I turn to him, my arms crossed. “You know how your family is. The elder women worship the men and boys and criticize the shit out of all the women and girls. And that includes the girls their boys are married to.” I’d seen it all firsthand when I visited the Velasquez home as a kid. Nothing Carter’s sisters did was ever good enough, from the way they sliced onions to how they mopped the floors. Meanwhile, Carter and his boy cousins could track thick mud through the house, eat with their grubby, bare hands, and be so loud and obnoxious while playing video games that none of us could hear ourselves think, much less talk over…and all the mamas and tías and welas would pat their heads and smile, calling them so guapo and strong and innocent.

“Okay, okay,” Carter says when I go into extreme detail reminding him of how they were. “You’re right. I know it. But—I’m—” He sighs, then takes my hand and pulls me toward him. Half of me wants to run to the other side of the table. The other half wants to close the gap between us with a hug. A kiss. A quick finger-fuck right on the dining room table.

The memory of him running away the last time he had his fingers in me squelches down that thought real quick.

“Abuelo Gene wanted us to be get along and be happy. He was the peacemaker, remember?”

I nod. Gene often defended his granddaughters to his wife and his daughters. He was well aware that there was some type of intergenerational trauma with the women, and although he didn’t have the resources to figure out how to heal it, nor did anyone else, he did the best he could. He’d send the girls out to play when they were expected to cook, once again, for the whole family. He’d save them dessert that would otherwise get eaten while they washed the dishes after parties and gatherings. Hell, once he found me crying after Abuela Erika—his wife—had tried her hardest to rip me a new one. He helped me up, dried my tears, and took Carter and me to seeThe Matrix, our first R-rated film. Carter and I spent the rest of that summer pretending we were Neo and Trinity, trying to bend backward and sideways in slow motion to dodge imaginary bad-guy bullets.
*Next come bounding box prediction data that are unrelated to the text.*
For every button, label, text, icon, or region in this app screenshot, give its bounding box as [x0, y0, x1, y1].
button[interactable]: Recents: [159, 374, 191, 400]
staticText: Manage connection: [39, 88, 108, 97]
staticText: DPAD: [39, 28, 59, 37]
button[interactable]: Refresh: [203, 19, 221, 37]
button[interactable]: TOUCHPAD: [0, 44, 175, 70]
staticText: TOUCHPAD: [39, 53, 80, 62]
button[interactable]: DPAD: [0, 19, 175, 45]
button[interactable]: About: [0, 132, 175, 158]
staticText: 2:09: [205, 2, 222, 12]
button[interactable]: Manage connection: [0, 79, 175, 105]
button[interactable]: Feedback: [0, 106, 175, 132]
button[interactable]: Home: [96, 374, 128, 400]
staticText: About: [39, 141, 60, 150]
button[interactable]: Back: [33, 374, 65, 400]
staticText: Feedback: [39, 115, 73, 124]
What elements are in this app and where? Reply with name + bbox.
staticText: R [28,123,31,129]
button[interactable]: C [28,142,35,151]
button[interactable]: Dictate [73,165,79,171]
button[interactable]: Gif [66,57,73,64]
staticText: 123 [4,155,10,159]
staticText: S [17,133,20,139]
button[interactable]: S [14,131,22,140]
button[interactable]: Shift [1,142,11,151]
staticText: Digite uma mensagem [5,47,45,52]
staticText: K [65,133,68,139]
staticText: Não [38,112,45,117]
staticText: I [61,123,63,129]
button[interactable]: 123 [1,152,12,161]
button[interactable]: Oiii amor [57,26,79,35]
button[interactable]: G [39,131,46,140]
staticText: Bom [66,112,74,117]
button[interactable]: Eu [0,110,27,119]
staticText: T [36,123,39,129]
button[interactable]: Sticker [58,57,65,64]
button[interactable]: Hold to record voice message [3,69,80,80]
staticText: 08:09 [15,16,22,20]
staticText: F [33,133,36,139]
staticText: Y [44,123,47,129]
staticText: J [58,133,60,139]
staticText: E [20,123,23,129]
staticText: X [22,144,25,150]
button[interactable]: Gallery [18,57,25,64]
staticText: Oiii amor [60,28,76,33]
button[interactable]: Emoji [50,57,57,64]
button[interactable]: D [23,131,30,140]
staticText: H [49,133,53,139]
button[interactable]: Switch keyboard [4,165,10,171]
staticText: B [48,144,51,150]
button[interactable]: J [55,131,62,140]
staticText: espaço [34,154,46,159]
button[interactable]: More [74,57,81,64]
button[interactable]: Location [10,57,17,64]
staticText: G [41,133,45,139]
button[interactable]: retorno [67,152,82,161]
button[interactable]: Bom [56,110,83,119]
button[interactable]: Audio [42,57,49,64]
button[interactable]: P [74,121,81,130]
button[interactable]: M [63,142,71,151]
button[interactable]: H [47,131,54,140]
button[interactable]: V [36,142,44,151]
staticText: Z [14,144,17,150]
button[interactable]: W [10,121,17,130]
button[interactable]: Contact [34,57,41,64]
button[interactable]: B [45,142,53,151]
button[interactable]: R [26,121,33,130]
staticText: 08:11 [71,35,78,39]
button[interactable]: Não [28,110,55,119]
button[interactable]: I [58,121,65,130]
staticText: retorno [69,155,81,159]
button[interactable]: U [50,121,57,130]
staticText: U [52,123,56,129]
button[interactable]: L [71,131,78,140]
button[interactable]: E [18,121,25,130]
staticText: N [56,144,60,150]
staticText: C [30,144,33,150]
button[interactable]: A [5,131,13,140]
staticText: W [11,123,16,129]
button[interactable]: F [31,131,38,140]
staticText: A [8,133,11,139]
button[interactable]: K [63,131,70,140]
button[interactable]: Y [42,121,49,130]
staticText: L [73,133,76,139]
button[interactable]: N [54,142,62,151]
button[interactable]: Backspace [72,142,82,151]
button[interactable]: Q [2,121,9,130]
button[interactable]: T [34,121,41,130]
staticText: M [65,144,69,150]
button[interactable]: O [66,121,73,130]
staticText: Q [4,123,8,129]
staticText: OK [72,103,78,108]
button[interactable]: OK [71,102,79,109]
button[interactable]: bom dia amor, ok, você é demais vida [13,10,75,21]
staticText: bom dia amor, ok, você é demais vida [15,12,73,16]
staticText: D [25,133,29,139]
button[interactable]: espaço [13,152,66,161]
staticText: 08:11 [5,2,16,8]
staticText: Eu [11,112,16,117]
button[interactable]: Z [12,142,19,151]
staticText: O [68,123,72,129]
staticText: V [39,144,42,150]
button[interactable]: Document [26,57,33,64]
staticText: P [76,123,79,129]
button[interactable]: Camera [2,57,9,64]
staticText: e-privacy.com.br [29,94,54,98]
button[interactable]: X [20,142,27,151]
Carter runs a hand over his clean-shaven jaw. Whatever aftershave he’s got on must be laced with legit pheromones because it’s doing illicit things to me. He smells freaking delicious—like the woods and the sea all blended together with something sweet, like honey or cake.

“I know my family is dysfunctional. They have their issues.”

“Especially Abuela Erika,” I add pointedly.

“Especially her,” he agrees. “So yeah, I am expecting some growing pains or whatever, but that’ll be over soon enough. But once that’s done with, they’ll love you.” He swallows. “Mom and Gabi already love you. They remember you coming over and outeating me and all the cousins in guava slices every weekend in the summers.”

“You guys always had the best fucking guava,” I groan, my stomach grumbling at the memory of it. Carter’s mom, Gloria, always squeezed lime over the slices when she served us the fresh fruit. And if she made pastelitos de guayaba, forget about it. We always spoiled our dinners.

“They’ll love you, Teal,” he repeats, his gaze boring down on me as though I held in my very hands the answers to all the mysteries in the universe. “You’re easy to love.”

I blink away from our cosmic staring contest. Easy to love, my ass. “Plus we need to put on a good show for Erika so she’ll get you your money, right?”